Раскольники песни поют около Вас, когда Вы служите, Вам больно, обидно, - не зовите следователя и земского начальника... прощайте и молитесь о заблудших, заставьте плакать с собой тех, кто с Вами молится, и только этим путем, только великим страданием сердца, соединенным с великой любовью, Вы растопите ту ледяную кору около себя, которую напрасно стараетесь пробить ударами кулака...
...Таков закон. Этот закон освятил своими страданиями Сам Искупитель".
Когда читаешь это письмо, с великим волнением вспоминаешь "Соборян" и думаешь: неужели после факта такого письма одного благонамереннейшего священника к другому такому же кто-нибудь усомнится в обоснованности скорби отца Савелия? И неужели действительно церковное руководство 60-х годов прошлого века приняло этот роман Лескова только как литературную блажь?
Окончание письма такое:
"Но Вы знаете, конечно, что священство есть не только великий крест, но и великое счастье, величайший дар Божий на земле. Оно есть источник неизъяснимых духовных радостей, которые мирянам недоступны, и вот в этой радости иерей Божий почерпает ту силу, которая так необходима ему, чтобы не упасть под тяжестью креста. В молитвенном подвиге духа, в благодатной близости к престолу Божию почерпает он средство против уныния и обновления духом для продолжения трудов. Нет на земле никакого другого более высшего духовного наслаждения и радости как предстоять престолу Господню и совершать таинство Евхаристии... да не лишит же Господь Бог всемилостивый нас с Вами, честный отче, этого высшего наслаждения духовного до последней минуты нашей жизни! Будем молиться, терпеть, страдать и любить, а дальше - да будет воля Божия".

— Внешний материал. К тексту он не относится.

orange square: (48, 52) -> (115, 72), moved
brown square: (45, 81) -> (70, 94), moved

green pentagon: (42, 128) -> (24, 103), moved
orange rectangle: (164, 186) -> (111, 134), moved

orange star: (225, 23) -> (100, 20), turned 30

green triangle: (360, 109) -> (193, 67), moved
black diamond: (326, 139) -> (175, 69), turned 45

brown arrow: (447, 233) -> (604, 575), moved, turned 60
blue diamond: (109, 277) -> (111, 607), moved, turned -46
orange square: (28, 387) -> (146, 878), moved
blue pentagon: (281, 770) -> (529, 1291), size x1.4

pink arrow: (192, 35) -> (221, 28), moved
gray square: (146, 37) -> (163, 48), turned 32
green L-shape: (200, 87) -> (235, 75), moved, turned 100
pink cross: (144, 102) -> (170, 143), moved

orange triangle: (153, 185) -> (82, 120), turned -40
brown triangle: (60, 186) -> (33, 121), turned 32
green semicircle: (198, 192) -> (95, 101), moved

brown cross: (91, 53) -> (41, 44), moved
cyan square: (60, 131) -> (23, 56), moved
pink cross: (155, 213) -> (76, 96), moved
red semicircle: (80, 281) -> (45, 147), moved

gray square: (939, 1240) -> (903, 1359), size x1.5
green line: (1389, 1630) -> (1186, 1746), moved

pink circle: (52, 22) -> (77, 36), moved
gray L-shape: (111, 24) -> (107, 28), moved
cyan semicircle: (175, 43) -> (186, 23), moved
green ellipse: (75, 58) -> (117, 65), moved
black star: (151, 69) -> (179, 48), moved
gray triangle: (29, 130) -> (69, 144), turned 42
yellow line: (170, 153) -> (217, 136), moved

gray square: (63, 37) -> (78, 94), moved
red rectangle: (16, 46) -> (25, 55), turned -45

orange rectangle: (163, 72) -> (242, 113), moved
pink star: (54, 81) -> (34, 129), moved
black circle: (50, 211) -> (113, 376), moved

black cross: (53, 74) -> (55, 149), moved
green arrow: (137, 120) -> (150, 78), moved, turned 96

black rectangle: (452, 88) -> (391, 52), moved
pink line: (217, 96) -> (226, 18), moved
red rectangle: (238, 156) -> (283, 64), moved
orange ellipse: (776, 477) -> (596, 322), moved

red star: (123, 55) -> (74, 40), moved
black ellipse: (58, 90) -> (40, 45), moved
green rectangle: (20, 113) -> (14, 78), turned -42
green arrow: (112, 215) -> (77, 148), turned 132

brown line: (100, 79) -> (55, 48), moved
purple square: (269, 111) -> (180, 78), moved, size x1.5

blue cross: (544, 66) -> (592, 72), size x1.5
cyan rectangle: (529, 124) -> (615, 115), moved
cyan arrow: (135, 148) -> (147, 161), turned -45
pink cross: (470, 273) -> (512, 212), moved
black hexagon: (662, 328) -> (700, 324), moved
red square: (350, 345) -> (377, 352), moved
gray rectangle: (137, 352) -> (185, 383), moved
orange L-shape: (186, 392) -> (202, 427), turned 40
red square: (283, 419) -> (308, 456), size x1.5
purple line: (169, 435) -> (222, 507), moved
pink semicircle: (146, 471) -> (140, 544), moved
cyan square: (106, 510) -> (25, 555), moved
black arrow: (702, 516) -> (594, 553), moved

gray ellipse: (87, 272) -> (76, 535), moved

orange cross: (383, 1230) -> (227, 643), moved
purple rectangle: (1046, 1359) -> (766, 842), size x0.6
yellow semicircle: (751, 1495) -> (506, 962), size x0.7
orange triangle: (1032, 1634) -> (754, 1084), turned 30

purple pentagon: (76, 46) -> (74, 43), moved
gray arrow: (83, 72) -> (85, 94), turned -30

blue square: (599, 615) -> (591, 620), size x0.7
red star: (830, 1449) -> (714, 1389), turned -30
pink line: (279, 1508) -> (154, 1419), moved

Письмо помечено 14 мая 1898 года, т.е. оно писано через девять лет после посвящения. Вот еще один документ того времени - письмо отца к свящ. М. Хитрову о школьной работе:
"Настала пора отрешиться от мысли о непогрешимости программы церковноприходской школы. Мальчик, окончивший церковноприходскую школу, из всех дивных притчей Спасителя, в которых так осязательно выражено все учение христианское, обязан знать только три! Мальчик, вышедший из школы до окончания ее, ничего не знает о Лице Христа и учении Его, так как запрещается (подчеркнуто в письме) говорить об этом, пока не прошли Ветхого завета. А между тем таких (подчеркнуто в письме) детей большинство, так как в селах не кончают курса до 60% учащихся! С чем же они выходят из школы? Ну не грустно ли все это?".
Если "без указания консистории" пастырям было невдомек молиться о любви, то, конечно, логично и то, что "запрещалось" говорить о христианстве, "пока не прошли Ветхого завета".
В 1892 году отца перевели из Белостока священником "Мертвого дома" - московской Бутырской тюрьмы. - и он со всей горячностью своей натуры погрузился в громадную работу проповеди христианства среди заключенных. Это была целая эпоха жизни, продолжавшаяся пятнадцать лет и надорвавшая его силы. Для начала ее характерно письмо его к С. А. Рачинскому от 15 января 1893 года:
"Причина моего молчания очень проста. Я просто-напросто, попав в Москву, завертелся в круговороте дел и забот... Тюремное дело такое сложное дело, что тут не только один священник, но и десять могли бы быть полезными. Это целый мир особых людей, более всего ищущих духовной жизни, помощи... Просто теряешься от той громадной области духовных нужд, какую представляет из себя тюрьма. Ведь здесь постоянно средним числом 2500 человек заключенных! Это целый городок людей духовно больных, людей, наиболее восприимчивых к духовному свету. И вот приходится теряться в громаде дел и впечатлений. Пойдешь по камерам, зайдешь в одну, другую - полдня прошло; как вспомнишь, что еще 45 камер, так и руки опускаются. А тут еще литературное дело; какое ни на есть, а все время отнимает часа три в день.
К тому же характер у меня самый противный: за все берусь, не рассчитывая своих сил и возможностей, всюду разбрасываюсь, затягиваюсь, поэтому никогда не вижу осязательных результатов своей большой, но бестолковой деятельности; от этого часто впадаю в уныние".